START Extracted records
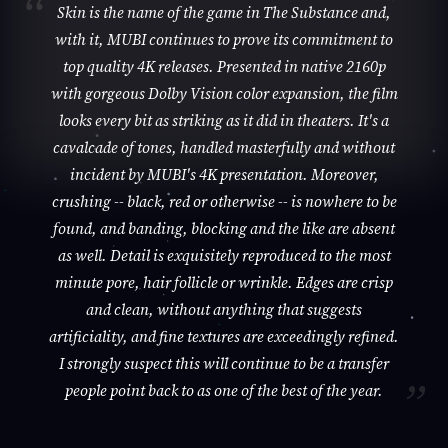
Skin is the name of the game in The Substance and,
with it, MUBI continues to prove its commitment to
top quality 4K releases. Presented in native 2160p
with gorgeous Dolby Vision color expansion, the film
looks every bit as striking as it did in theaters. It's a
cavalcade of tones, handled masterfully and without
incident by MUBI's 4K presentation. Moreover,
crushing -- black, red or otherwise -- is nowhere to be
found, and banding, blocking and the like are absent
as well. Detail is exquisitely reproduced to the most
minute pore, hair follicle or wrinkle. Edges are crisp
and clean, without anything that suggests
artificiality, and fine textures are exceedingly refined.
I strongly suspect this will continue to be a transfer
people point back to as one of the best of the year.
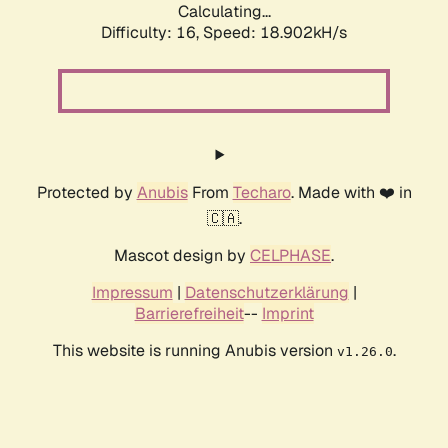
Calculating...
Difficulty: 16,
Speed: 18.902kH/s
Protected by
Anubis
From
Techaro
. Made with ❤️ in
🇨🇦.
Mascot design by
CELPHASE
.
Impressum
|
Datenschutzerklärung
|
Barrierefreiheit
--
Imprint
This website is running Anubis version
.
v1.26.0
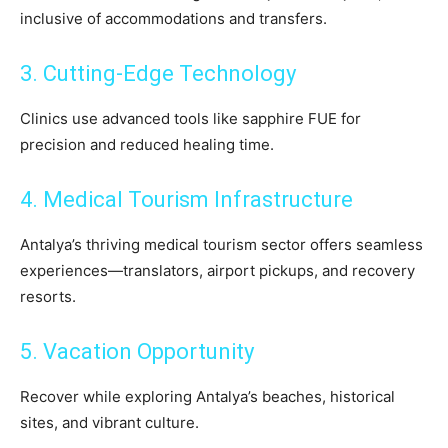
inclusive of accommodations and transfers.
3. Cutting-Edge Technology
Clinics use advanced tools like sapphire FUE for
precision and reduced healing time.
4. Medical Tourism Infrastructure
Antalya’s thriving medical tourism sector offers seamless
experiences—translators, airport pickups, and recovery
resorts.
5. Vacation Opportunity
Recover while exploring Antalya’s beaches, historical
sites, and vibrant culture.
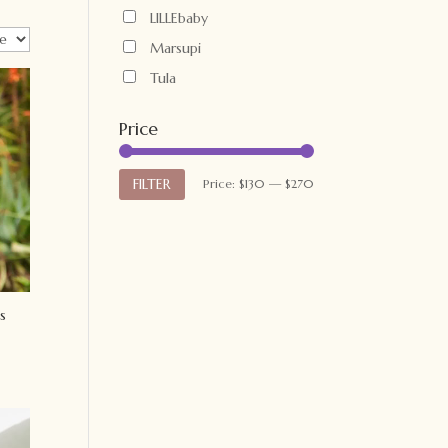
LILLEbaby
Marsupi
Tula
Price
Min
Max
FILTER
Price:
$130
—
$270
price
price
s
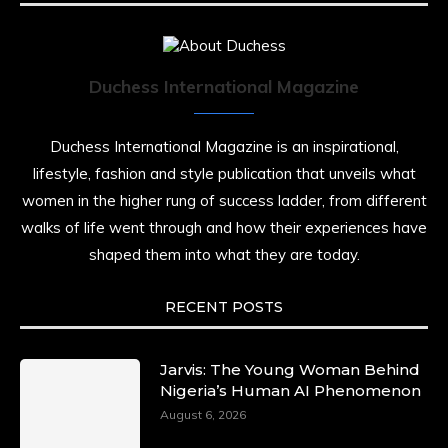
Duchess International Magazine
Duchess International Magazine is an inspirational,
lifestyle, fashion and style publication that unveils what
women in the higher rung of success ladder, from different
walks of life went through and how their experiences have
shaped them into what they are today.
RECENT POSTS
Jarvis: The Young Woman Behind
Nigeria’s Human AI Phenomenon
August 6, 2026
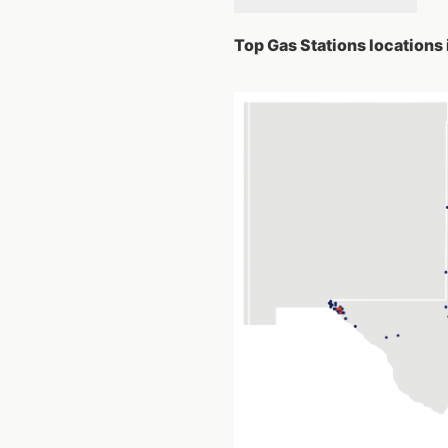
Top Gas Stations locations 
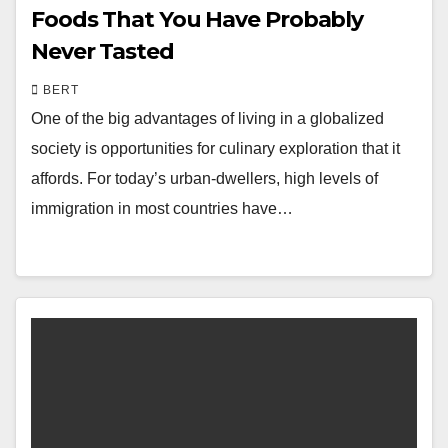
Foods That You Have Probably
Never Tasted
BERT
One of the big advantages of living in a globalized
society is opportunities for culinary exploration that it
affords. For today’s urban-dwellers, high levels of
immigration in most countries have…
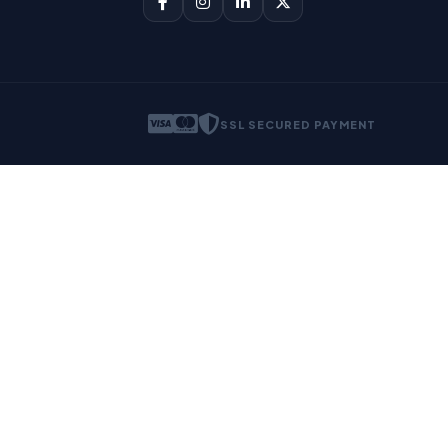
SSL SECURED PAYMENT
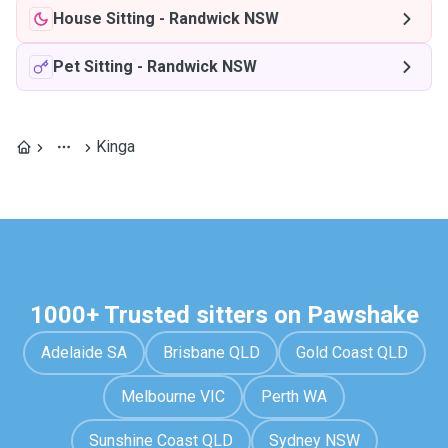
House Sitting
-
Randwick NSW
Pet Sitting
-
Randwick NSW
Kinga
1000+ Trusted sitters on Pawshake
Adelaide SA
Brisbane QLD
Gold Coast QLD
Melbourne VIC
Perth WA
Sunshine Coast QLD
Sydney NSW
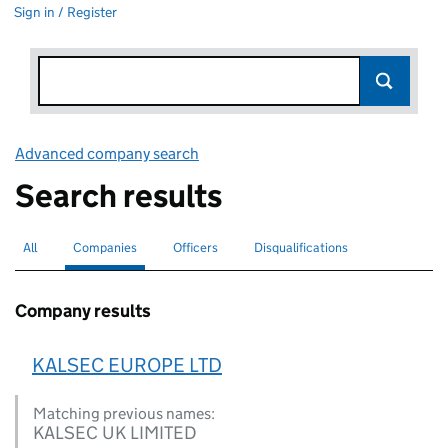
Sign in / Register
Advanced company search
Link opens in new window
Search results
All
Search for companies or officers
Companies
Search for
selected
Officers
Search for
Disqualifications
Search for disqualified officers
Company results
KALSEC EUROPE LTD
Matching previous names:
KALSEC UK LIMITED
END Extracted records
What this task involves -> Restate the lines of the records exactly, starting at the first and stopping after the line with "as well. Detail". Leave out any picture.

Task result ->
Skin is the name of the game in The Substance and,
with it, MUBI continues to prove its commitment to
top quality 4K releases. Presented in native 2160p
with gorgeous Dolby Vision color expansion, the film
looks every bit as striking as it did in theaters. It's a
cavalcade of tones, handled masterfully and without
incident by MUBI's 4K presentation. Moreover,
crushing -- black, red or otherwise -- is nowhere to be
found, and banding, blocking and the like are absent
as well. Detail is exquisitely reproduced to the most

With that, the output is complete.